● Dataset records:
◆ ◆ ◆ ◆

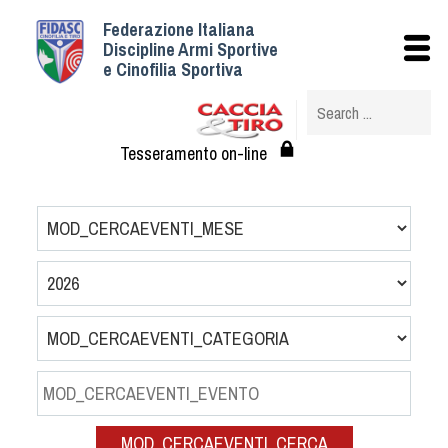
Federazione Italiana
Istituzionale
Discipline Armi Sportive
e Cinofilia Sportiva
Storia
Struttura
Albo Veterinari federali
Tesseramento on-line
Assemblee
Tesseramento e Affiliazioni
Statuto e Regolamenti
Circolari
Federazione Trasparente
Assicurazione
Convenzioni
Società
Tesserati
MOD_CERCAEVENTI_CERCA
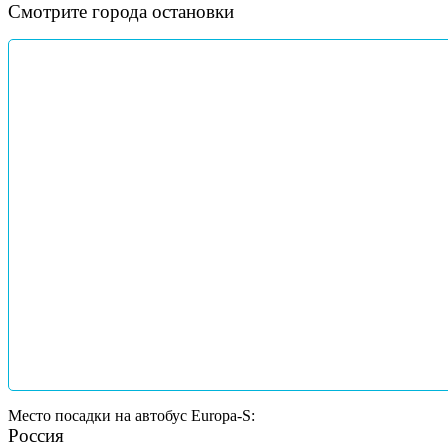
Смотрите города остановки
Место посадки на автобус Europa-S:
Россия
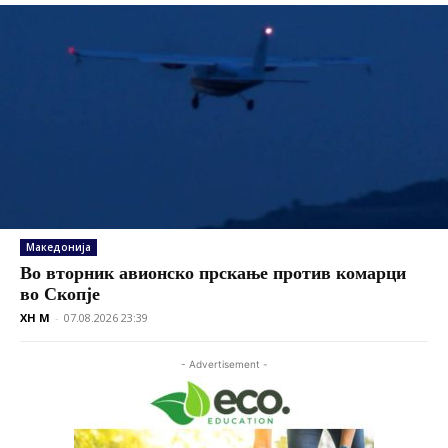
Македонија
Во вторник авионско прскање против комарци
во Скопје
XH M
-
07.08.2026 23:39
- Advertisement -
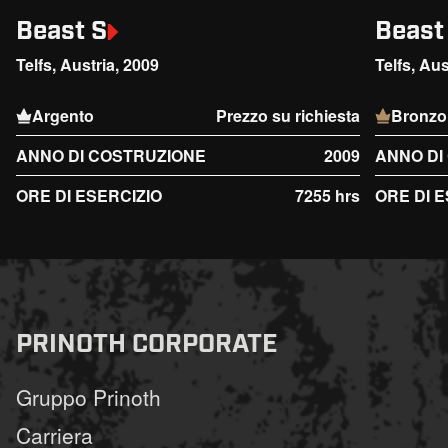
Beast S
Beast
Telfs, Austria, 2009
Telfs, Aus
Argento
Prezzo su richiesta
Bronzo
ANNO DI COSTRUZIONE
2009
ANNO DI
ORE DI ESERCIZIO
7255 hrs
ORE DI 
PRINOTH CORPORATE
Gruppo Prinoth
Carriera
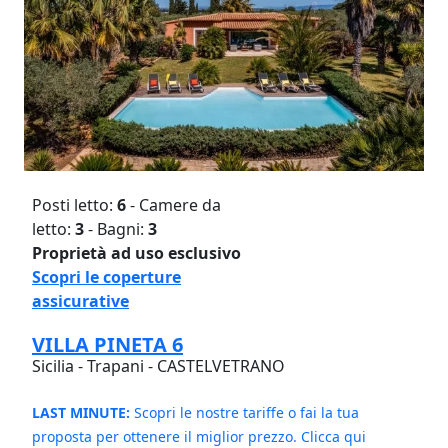
Posti letto:
6
- Camere da
letto:
3
- Bagni:
3
Proprietà ad uso esclusivo
Scopri le coperture
assicurative
VILLA PINETA 6
Sicilia - Trapani - CASTELVETRANO
LAST MINUTE:
Scopri le nostre tariffe o fai la tua
proposta per ottenere il miglior prezzo. Clicca qui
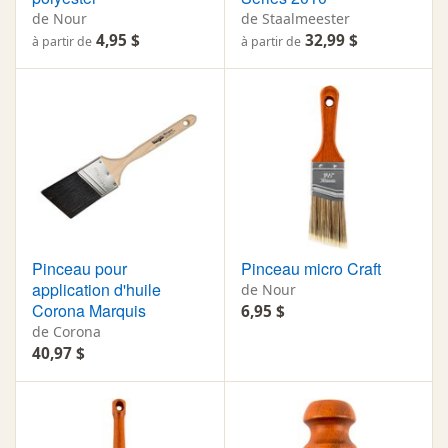
de Nour
de Staalmeester
4,95 $
32,99 $
à partir de
à partir de
Pinceau pour
Pinceau micro Craft
application d'huile
de Nour
Corona Marquis
6,95 $
de Corona
40,97 $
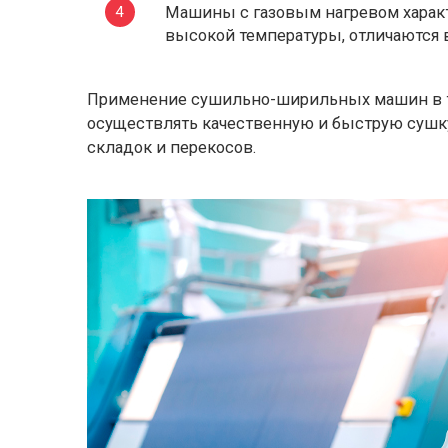
Машины с газовым нагревом харак
высокой температуры, отличаются
Применение сушильно-ширильных машин в 
осуществлять качественную и быструю сушку
складок и перекосов.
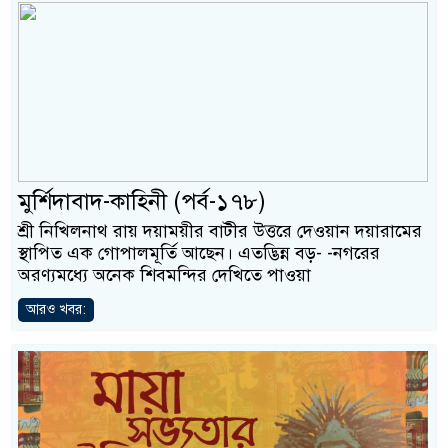
মুর্শিদাবাদ-কাহিনী (পর্ব-১৭৮)
শ্রী নিখিলনাথ রায় দয়াময়ীর বাটীর উত্তরে দেওয়ান দয়ারামের
স্থাপিত এক গোপালমূর্তি আছেন। এতদ্ভিন্ন বড়- -নগরের
অরণ্যমধ্যে অনেক শিবমন্দির দেখিতে পাওয়া
আরও খবর:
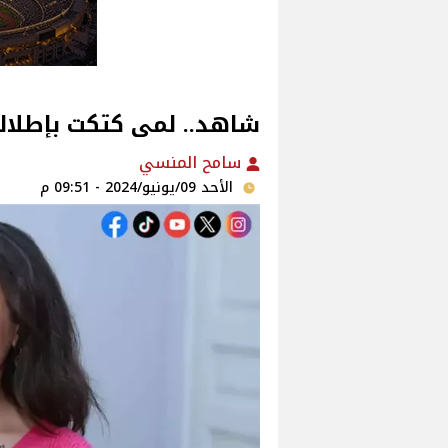
شاهد.. لمى كتكت بإطلال
سامح المنسي
الأحد 09/يونيو/2024 - 09:51 م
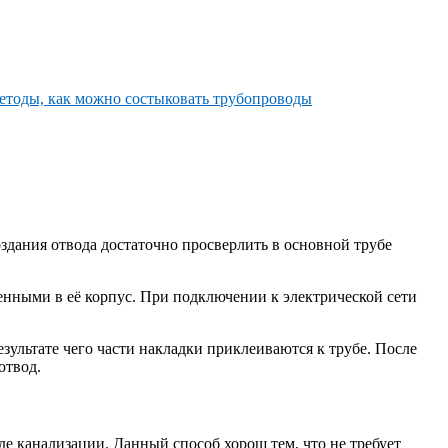
оздания отвода достаточно просверлить в основной трубе
енными в её корпус. При подключении к электрической сети
езультате чего части накладки приклеиваются к трубе. После
отвод.
де канализации. Данный способ хорош тем, что не требует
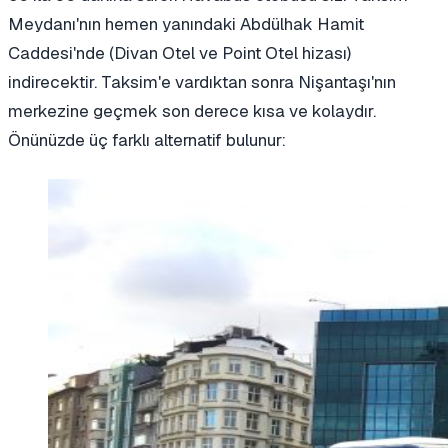
Meydanı'nın hemen yanındaki Abdülhak Hamit
Caddesi'nde (Divan Otel ve Point Otel hizası)
indirecektir. Taksim'e vardıktan sonra Nişantaşı'nın
merkezine geçmek son derece kısa ve kolaydır.
Önünüzde üç farklı alternatif bulunur:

◆ ◆ ◆ ◆

● What to work on: Extract precisely the lines beginning at the line containing "езультате чего части" and ending at the last line of the entries above, exactly as written and with no pictures.

● Expected answer:
езультате чего части накладки приклеиваются к трубе. После
отвод.
де канализации. Данный способ хорош тем, что не требует
Meydanı'nın hemen yanındaki Abdülhak Hamit
Caddesi'nde (Divan Otel ve Point Otel hizası)
indirecektir. Taksim'e vardıktan sonra Nişantaşı'nın
merkezine geçmek son derece kısa ve kolaydır.
Önünüzde üç farklı alternatif bulunur:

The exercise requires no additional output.